Instructions to follow:
Check every line of the data for the word "onoff", and copy those that have it.

=== Recorded data ===

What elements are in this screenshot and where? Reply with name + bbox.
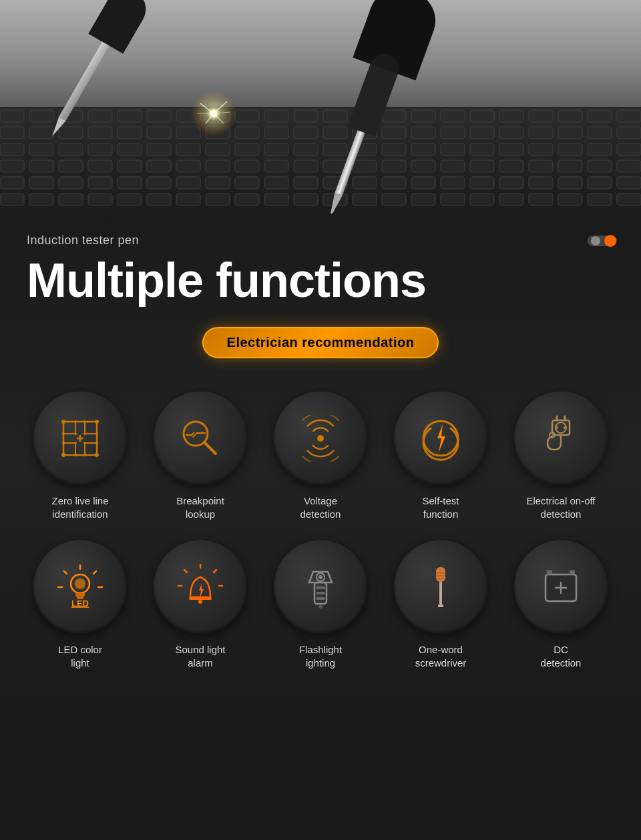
svg-rect-53	[235, 143, 259, 155]
svg-line-179	[204, 442, 216, 454]
svg-rect-74	[206, 160, 230, 172]
svg-rect-223	[438, 604, 443, 607]
svg-rect-131	[588, 193, 612, 205]
svg-rect-75	[235, 160, 259, 172]
flashlight-circle	[274, 540, 367, 634]
svg-rect-42	[558, 127, 582, 139]
svg-rect-87	[588, 160, 612, 172]
svg-rect-60	[441, 143, 465, 155]
svg-point-170	[74, 420, 77, 423]
feature-electrical-onoff: Electrical on-offdetection	[507, 392, 614, 520]
svg-point-193	[564, 426, 566, 429]
svg-rect-81	[411, 160, 435, 172]
svg-rect-52	[206, 143, 230, 155]
svg-rect-120	[264, 193, 288, 205]
svg-rect-31	[235, 127, 259, 139]
svg-rect-130	[558, 193, 582, 205]
zero-live-line-circle	[33, 392, 127, 485]
svg-rect-68	[29, 160, 53, 172]
svg-rect-101	[353, 177, 377, 189]
electrical-onoff-circle	[514, 392, 608, 485]
svg-rect-58	[382, 143, 406, 155]
svg-rect-66	[617, 143, 641, 155]
svg-rect-62	[499, 143, 523, 155]
svg-rect-91	[59, 177, 83, 189]
svg-rect-72	[147, 160, 171, 172]
svg-rect-36	[382, 127, 406, 139]
sound-light-alarm-label: Sound lightalarm	[175, 643, 225, 669]
dc-detection-label: DCdetection	[541, 643, 582, 669]
svg-rect-107	[529, 177, 553, 189]
electrical-onoff-label: Electrical on-offdetection	[526, 494, 595, 520]
voltage-detection-label: Voltagedetection	[300, 494, 341, 520]
svg-rect-76	[264, 160, 288, 172]
svg-rect-27	[118, 127, 142, 139]
svg-rect-25	[59, 127, 83, 139]
svg-rect-129	[529, 193, 553, 205]
svg-rect-126	[441, 193, 465, 205]
svg-rect-111	[0, 193, 24, 205]
main-content: Induction tester pen Multiple functions …	[0, 214, 641, 703]
svg-rect-94	[147, 177, 171, 189]
svg-rect-26	[88, 127, 112, 139]
magnify-break-icon	[177, 415, 224, 462]
svg-rect-12	[323, 110, 347, 122]
svg-rect-236	[547, 571, 552, 574]
feature-self-test: Self-testfunction	[387, 392, 494, 520]
svg-rect-71	[118, 160, 142, 172]
svg-rect-102	[382, 177, 406, 189]
svg-rect-106	[499, 177, 523, 189]
svg-rect-59	[411, 143, 435, 155]
led-color-light-circle: LED	[33, 540, 127, 634]
electrician-badge: Electrician recommendation	[202, 327, 439, 358]
svg-rect-51	[176, 143, 200, 155]
svg-point-151	[190, 90, 237, 137]
svg-rect-64	[558, 143, 582, 155]
svg-rect-40	[499, 127, 523, 139]
svg-rect-85	[529, 160, 553, 172]
self-test-circle	[394, 392, 487, 485]
battery-icon	[538, 564, 584, 610]
svg-rect-14	[382, 110, 406, 122]
svg-rect-82	[441, 160, 465, 172]
led-icon: LED	[57, 564, 103, 610]
toggle-switch[interactable]	[588, 234, 614, 247]
svg-rect-218	[316, 592, 325, 594]
svg-rect-15	[411, 110, 435, 122]
svg-rect-20	[558, 110, 582, 122]
sound-light-alarm-circle	[154, 540, 247, 634]
led-color-light-label: LED colorlight	[58, 643, 102, 669]
svg-rect-77	[294, 160, 318, 172]
feature-flashlight: Flashlightighting	[267, 540, 374, 669]
bolt-circle-icon	[417, 415, 464, 462]
svg-rect-10	[264, 110, 288, 122]
svg-rect-22	[617, 110, 641, 122]
svg-rect-201	[75, 593, 85, 596]
svg-rect-99	[294, 177, 318, 189]
svg-rect-47	[59, 143, 83, 155]
svg-rect-89	[0, 177, 24, 189]
svg-rect-23	[0, 127, 24, 139]
svg-rect-5	[118, 110, 142, 122]
feature-zero-live-line: Zero live lineidentification	[27, 392, 134, 520]
svg-rect-54	[264, 143, 288, 155]
self-test-label: Self-testfunction	[422, 494, 459, 520]
feature-breakpoint-lookup: Breakpointlookup	[147, 392, 254, 520]
svg-rect-4	[88, 110, 112, 122]
svg-rect-73	[176, 160, 200, 172]
svg-rect-219	[316, 597, 325, 600]
svg-rect-104	[441, 177, 465, 189]
svg-rect-83	[470, 160, 494, 172]
svg-rect-108	[558, 177, 582, 189]
svg-rect-46	[29, 143, 53, 155]
breakpoint-lookup-circle	[154, 392, 247, 485]
svg-line-206	[214, 570, 216, 572]
svg-rect-33	[294, 127, 318, 139]
svg-rect-38	[441, 127, 465, 139]
svg-rect-109	[588, 177, 612, 189]
svg-rect-124	[382, 193, 406, 205]
svg-rect-44	[617, 127, 641, 139]
circuit-grid-icon	[57, 415, 103, 462]
svg-point-154	[591, 236, 600, 246]
svg-rect-97	[235, 177, 259, 189]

===

Written answer:
feature-electrical-onoff: Electrical on-offdetection	[507, 392, 614, 520]
electrical-onoff-circle	[514, 392, 608, 485]
electrical-onoff-label: Electrical on-offdetection	[526, 494, 595, 520]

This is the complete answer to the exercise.